◆ Problem to work on ◆
All lines from the one with "strategy that puts you back in command." to the end of the entries below must be written out exactly. Leave out any other line.

◆ Given entries ◆
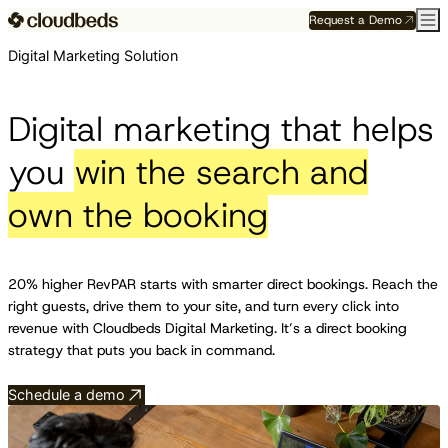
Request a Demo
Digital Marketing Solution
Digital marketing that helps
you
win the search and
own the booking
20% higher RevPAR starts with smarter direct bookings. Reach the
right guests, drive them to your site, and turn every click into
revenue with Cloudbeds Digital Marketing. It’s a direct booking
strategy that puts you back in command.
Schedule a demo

◆ Response area ◆
strategy that puts you back in command.
Schedule a demo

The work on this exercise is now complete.